Shares of Qualcomm (QCOM 1.41%) have rallied more than 25% this year on robust demand for its Snapdragon 820 chips, promising growth into new markets, and the stabilization of the company's patent licensing business. But despite that impressive recovery, Qualcomm faces four big challenges which could throttle its near-term growth.

Image source: Qualcomm.

1. Competition from MediaTek

Qualcomm's main rival in ARM (ARMH)-based mobile chips is Taiwanese chipmaker MediaTek. According to Strategy Analytics, Qualcomm's global market share of smartphone application processors fell from 52% in 2014 to 45% in 2015. Meanwhile, MediaTek's share rose from 14% to 19%.

MediaTek's primary strategy is to sell cheaper chips than Qualcomm. MediaTek's chips are generally weaker than Qualcomm's, but their lower price tags are attractive to smartphone makers struggling with low margins. A recent study from Canaccord Genuity revealed that only Apple (AAPL 1.27%) and Samsung are selling smartphones at a profit, while everyone else has flat to negative device operating margins.

MediaTek is also expanding into the same markets for wearables, connected cars, drones, and other Internet of Things devices. This competition could force Qualcomm to slash its prices to preserve its market share across multiple markets.

2. Competition from first-party chips

Qualcomm also faces fierce competition from leading smartphone makers like Apple and Huawei, which use their own ARM-based chip designs instead of Qualcomm's. Samsung also installs its own Exynos chips in some of its premium devices, while Xiaomi -- one of Qualcomm's biggest customers in China -- has been developing its own Rifle chips for its low and mid-range devices.

First-party chips enable these bigger OEMs to control costs, maintain tighter control over their supply chains, and optimize their software for their own processors. Out of these first party players, Apple, is the largest chip manufacturer, growing its share of the global application processor market from 18% to 21% between 2014 and 2015.

That makes Apple a bigger chipmaker than MediaTek and the second largest mobile chipmaker after Qualcomm. If other OEMs develop their own processors, Qualcomm's chipmaking revenue, which accounts for the majority of its top line, could face slower growth ahead.

3. Lower patent licensing fees

Qualcomm's patent licensing business, which generates most of its pre-tax profits, also faces plenty of headwinds. Qualcomm's massive IP portfolio in 3G, 4G, and other wireless technologies enable it to take a 3% to 5% cut of the wholesale price of every smartphone sold worldwide.

That fee was acceptable back when smartphone margins were high, but now that margins have crumbled for most OEMs, many companies and government regulators are asking for lower fees.

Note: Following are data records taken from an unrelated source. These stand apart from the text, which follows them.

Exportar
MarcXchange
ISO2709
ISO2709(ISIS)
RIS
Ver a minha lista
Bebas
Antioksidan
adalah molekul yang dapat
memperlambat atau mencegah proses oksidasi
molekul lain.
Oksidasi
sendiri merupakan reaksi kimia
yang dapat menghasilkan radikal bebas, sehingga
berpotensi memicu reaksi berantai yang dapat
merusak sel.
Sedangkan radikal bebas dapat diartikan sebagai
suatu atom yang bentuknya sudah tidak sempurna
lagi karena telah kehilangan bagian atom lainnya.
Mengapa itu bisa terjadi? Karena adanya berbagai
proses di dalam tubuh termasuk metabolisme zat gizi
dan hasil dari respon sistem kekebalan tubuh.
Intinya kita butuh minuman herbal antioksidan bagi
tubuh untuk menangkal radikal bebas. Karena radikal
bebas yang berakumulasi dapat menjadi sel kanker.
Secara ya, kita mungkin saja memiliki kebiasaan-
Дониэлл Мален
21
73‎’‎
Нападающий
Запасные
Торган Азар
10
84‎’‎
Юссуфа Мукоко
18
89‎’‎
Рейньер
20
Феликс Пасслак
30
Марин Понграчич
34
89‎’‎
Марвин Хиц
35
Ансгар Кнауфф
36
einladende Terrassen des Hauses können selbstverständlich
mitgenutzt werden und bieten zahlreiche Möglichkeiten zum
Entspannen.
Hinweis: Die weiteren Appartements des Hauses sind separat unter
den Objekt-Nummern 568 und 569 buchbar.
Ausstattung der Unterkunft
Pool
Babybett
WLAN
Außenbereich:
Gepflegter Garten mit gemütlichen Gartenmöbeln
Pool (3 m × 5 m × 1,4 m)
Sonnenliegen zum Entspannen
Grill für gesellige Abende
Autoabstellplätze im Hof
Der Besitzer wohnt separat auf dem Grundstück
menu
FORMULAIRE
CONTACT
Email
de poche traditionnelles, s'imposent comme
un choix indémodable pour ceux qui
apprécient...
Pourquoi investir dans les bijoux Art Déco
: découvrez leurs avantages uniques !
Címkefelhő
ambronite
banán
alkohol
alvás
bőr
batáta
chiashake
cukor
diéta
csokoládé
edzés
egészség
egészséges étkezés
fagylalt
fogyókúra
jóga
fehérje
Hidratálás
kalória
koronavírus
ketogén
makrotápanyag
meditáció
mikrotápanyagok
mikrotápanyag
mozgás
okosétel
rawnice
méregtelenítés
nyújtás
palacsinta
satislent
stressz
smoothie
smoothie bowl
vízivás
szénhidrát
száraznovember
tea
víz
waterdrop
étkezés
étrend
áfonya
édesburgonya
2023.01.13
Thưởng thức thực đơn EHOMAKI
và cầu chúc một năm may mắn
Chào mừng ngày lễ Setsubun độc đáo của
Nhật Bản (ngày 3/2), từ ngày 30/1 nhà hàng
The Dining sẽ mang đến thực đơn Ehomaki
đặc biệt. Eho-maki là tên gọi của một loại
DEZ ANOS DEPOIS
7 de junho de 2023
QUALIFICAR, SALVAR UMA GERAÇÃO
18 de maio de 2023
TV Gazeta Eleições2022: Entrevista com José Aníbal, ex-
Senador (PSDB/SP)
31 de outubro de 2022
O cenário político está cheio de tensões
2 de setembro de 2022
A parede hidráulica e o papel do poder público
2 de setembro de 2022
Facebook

China hit Qualcomm with a $975 million fine over those fees last year, and the chipmaker was forced to calculate royalties based on just 65% of the net selling price of a handset -- which was slightly lower than the wholesale price.

But even after that ruling, many Chinese OEMs underreported shipments in order to pay Qualcomm lower licensing fees. The Chinese government didn't force those companies to pay up, forcing Qualcomm to renegotiate agreements and back payments with each company. Meanwhile, regulators in South Korea and Taiwan -- two of Qualcomm's biggest markets after China -- have also been scrutinizing those fees. A full-blown revolt against Qualcomm's licensing fees could take a big bite out of its future earnings growth.

4. Declining margins

All these challenges have put pressure on Qualcomm's margins. While Qualcomm's margins won't turn negative anytime soon, its gross margin has clearly trended lower over the past decade.

QCOM Gross Profit Margin (Quarterly) Chart

Source: YCharts

To remain competitive in mobile chips and refresh its patent licensing portfolio ahead of upcoming expirations, Qualcomm must pour a lot of money into R&D. Its R&D expenses declined 10% annually to 21% of its revenues last quarter after the launch of the Snapdragon 820, but that percentage will likely rise in the future as it spends more to stay ahead of MediaTek, first-party chipmakers, and defiant OEMs.

The key takeaway

Qualcomm posted some improvement in chip sales and securing new licensing contracts from Chinese OEMs, but analysts still expect its sales and earnings to both fall 8% this year.

This means that its upside potential should be limited until it widens its moat with non-smartphone chips and ensures that its patent licensing fees can keep growing in the low-margin market of mobile devices. But on the bright side, Qualcomm's forward P/E of 13 and its forward yield of 3.4% should limit the stock's downside for the foreseeable future.